Gavin Birchall, Tax Partner, looks at the new VAT reverse charge regime for the construction industry which finally became effective on the 1st March this year.
It is clear that the new VAT reverse charge regime represents a major change to the way in which construction related businesses account for VAT. The change will affect both contractors and sub-contractors and will impact all the way through the construction chain.
The change will in many cases shift the responsibility for collecting and accounting for VAT on to the customer rather than the supplier. Instead of the supplier collecting the VAT from the customer and paying this over to HMRC, the customer will pay over the VAT element to HMRC directly and will include it on their own VAT return as both ‘output’ and ‘input’ tax. This change is designed to combat VAT fraud which the Government perceives to be a major problem within the construction industry.
In what circumstances will the new rules apply?
The new rules will not apply in every case. They will be focused upon supplies of construction related services which would usually be subject to the Construction Industry Scheme and would ordinarily attract VAT at a 20% or 5% rate:-
- where the supplier and the customer of such supplies are both VAT registered businesses; and
- the customer is not an “end user” or “intermediary”. In other words, businesses or individual consumers who make onward supplies of building and construction related services
For example, a VAT registered plumber who invoices a VAT registered construction company for work performed will generally be subject to the new VAT reverse charge arrangement.

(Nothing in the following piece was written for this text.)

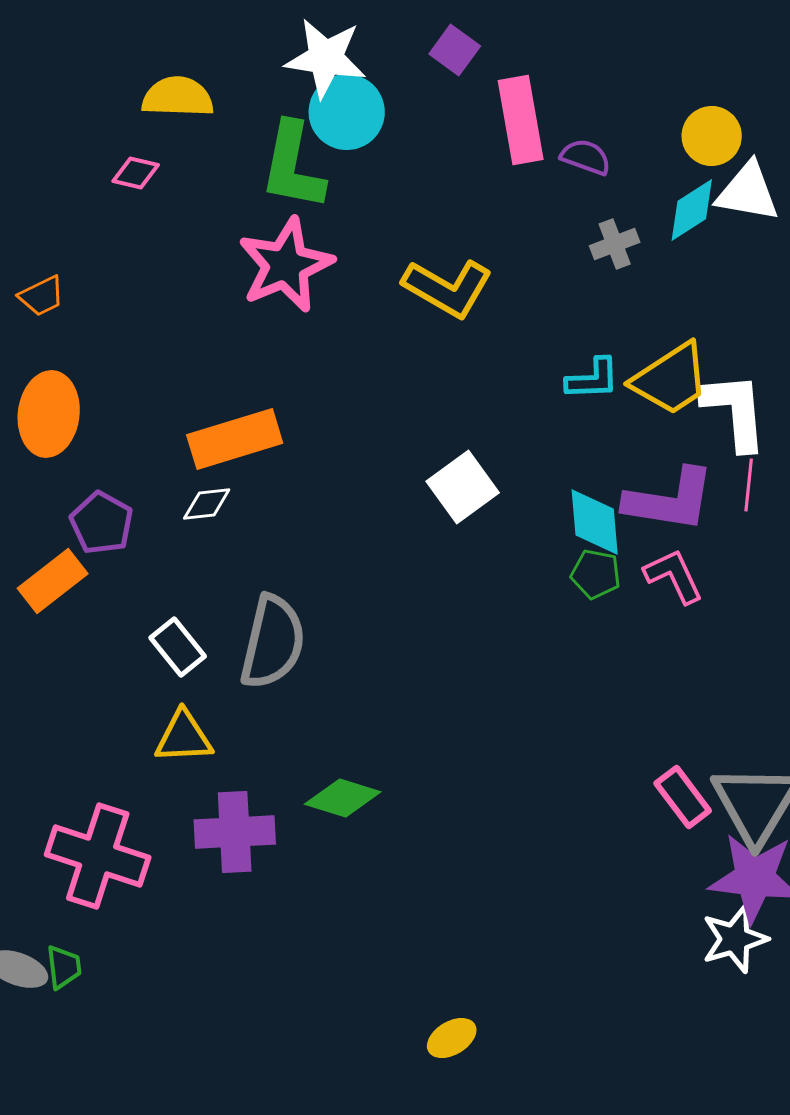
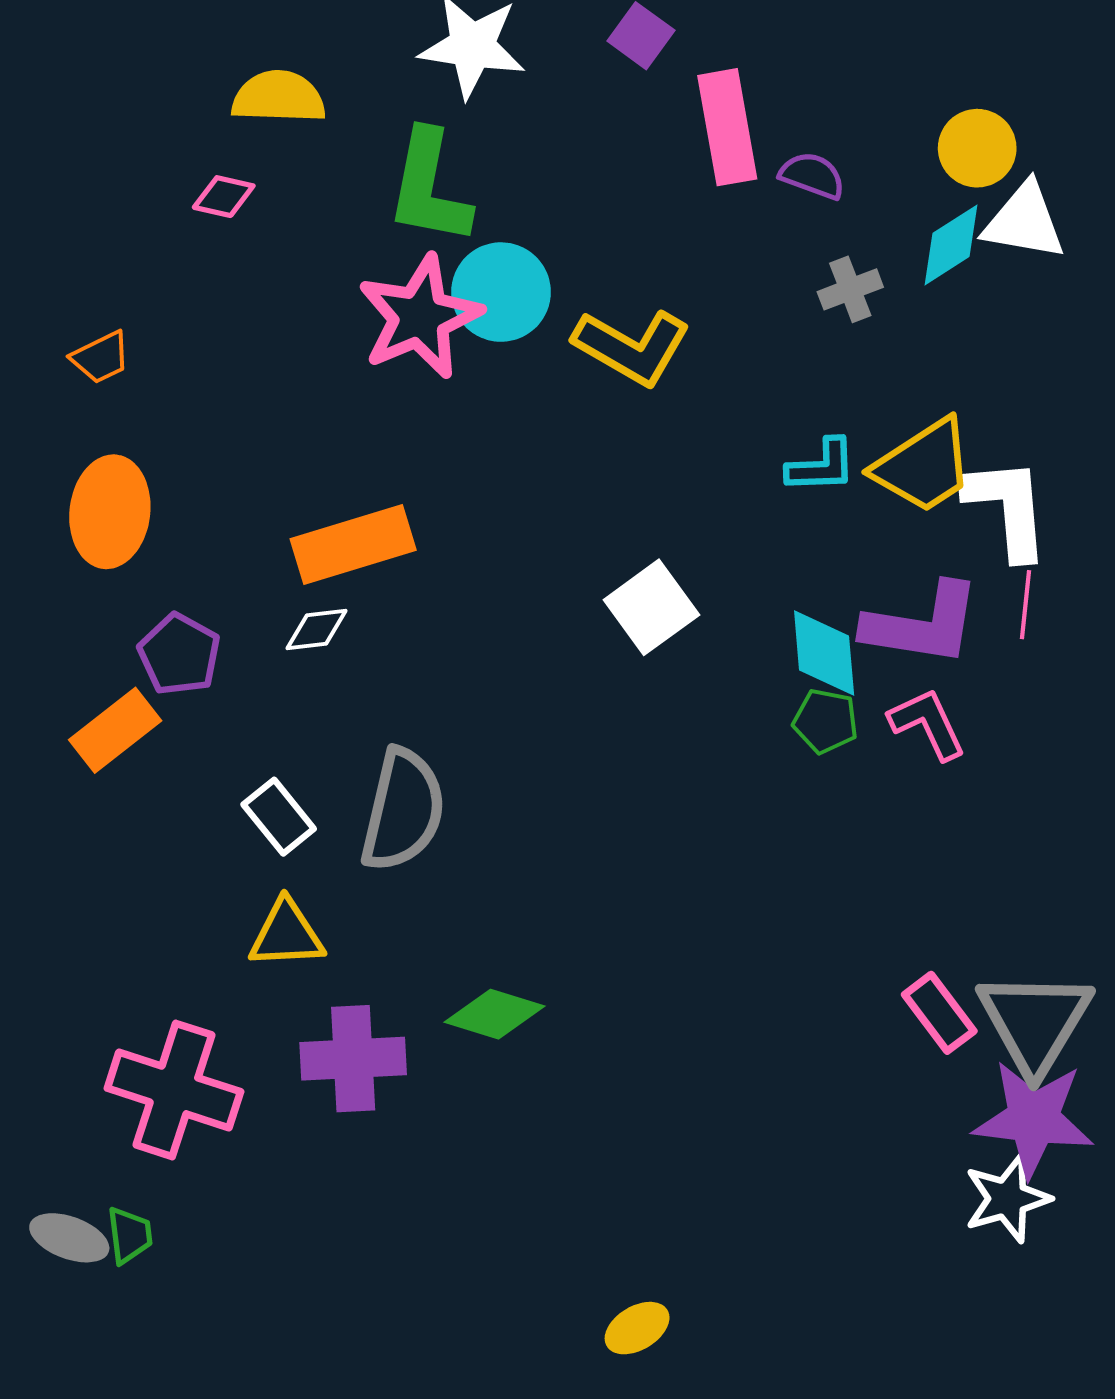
cyan circle: (347, 112) -> (501, 292), moved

The nature of the work carried out will be a construction related service and the construction company will not be an end user or intermediary because it will be making onward supplies of building and construction services.

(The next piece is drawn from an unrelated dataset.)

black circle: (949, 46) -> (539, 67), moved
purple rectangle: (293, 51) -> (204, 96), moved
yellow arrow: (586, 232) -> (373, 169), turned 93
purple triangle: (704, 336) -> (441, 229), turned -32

In this scenario, the VAT registered plumber will issue an invoice to the construction company without adding VAT and the construction company will pay over the VAT directly to HMRC (whilst reclaiming the VAT as input tax) via its VAT return. The supplier (ie the VAT registered plumber) will need to make a note on the invoice to make it clear that the domestic reverse charge applies and that the customer is required to account for the VAT. The supplier must also state how much VAT is due under the reverse charge but without adding this to the amount charged to the customer.

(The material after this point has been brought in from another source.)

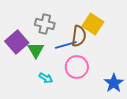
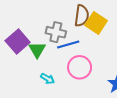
gray cross: (45, 24) -> (56, 32), moved
brown semicircle: (79, 36) -> (82, 16), moved

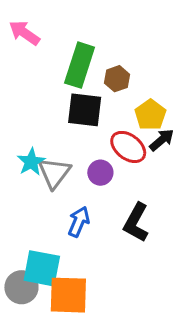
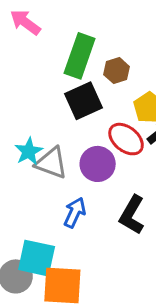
black square: (85, 110) -> (83, 101), turned -33
gray triangle: (54, 173) -> (51, 163), turned -48
purple circle: (100, 173) -> (98, 164), size x1.4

There will be certain supplies which will be excepted from the new regime such as the installation of security systems, and the professional work of architects or surveyors or of building or engineering consultants. However, if any element of the work undertaken by a supplier includes work which would be caught by the new VAT reverse charge then the whole amount of the work invoiced will be subject to the new VAT reverse charge procedure.
In addition, the supply of VAT zero-rated construction services would not be subject to the VAT reverse charge procedure. Consequently, the VAT reverse charge regime would not apply to amounts invoiced in connection with the construction of new build houses. These should be invoiced in the same manner as was previously the case.
There will be a deminimus threshold of £1,000 so if the total amount invoiced between the supplier and the customer during a particular month does not exceed £1,000, the VAT reverse charge will not operate on the amount invoiced.
Supplies of construction services to customers who are not making onward construction related services themselves (ie an “end-user”) will not be affected by the VAT reverse charge rules.
Timing of the new rules
The new rules will apply if the tax point relating to the contract occurs on or after the 1 March 2021. This will generally mean that the new VAT reverse charge will apply to invoices raised on or after 1 March 2021. Consequently, the new rules are likely to impact upon new amounts invoiced under existing contracts. Any retentions may also be subject to the VAT reverse charge as the tax point for retentions under a contract is delayed until payment is received or a VAT invoice has been issued for it (whichever is earlier).
What action needs to be taken?
Businesses will need to ensure that they have procedures in place to determine whether the VAT reverse charge should be operated or whether the traditional method of VAT invoicing should be operated on a particular invoice.
These procedures should include:-
- verifying the VAT registered status of the supplier/customer (as applicable);
- checking the nature of the supplies made and the rate of VAT which applies; and
- obtaining confirmation from the customer that they are an end user/intermediary (if applicable)
Changes will also need to be made to the information included on invoices raised, and the way in which VAT returns are completed. For example, a customer which receives a service subject to the VAT reverse charge will need to account for the VAT in box 1 of the VAT return and recover it simultaneously on the same VAT return. Conversely, suppliers will not enter any output tax on sales to which the domestic reverse charge applies but will need to include the net value of the sale in their VAT return.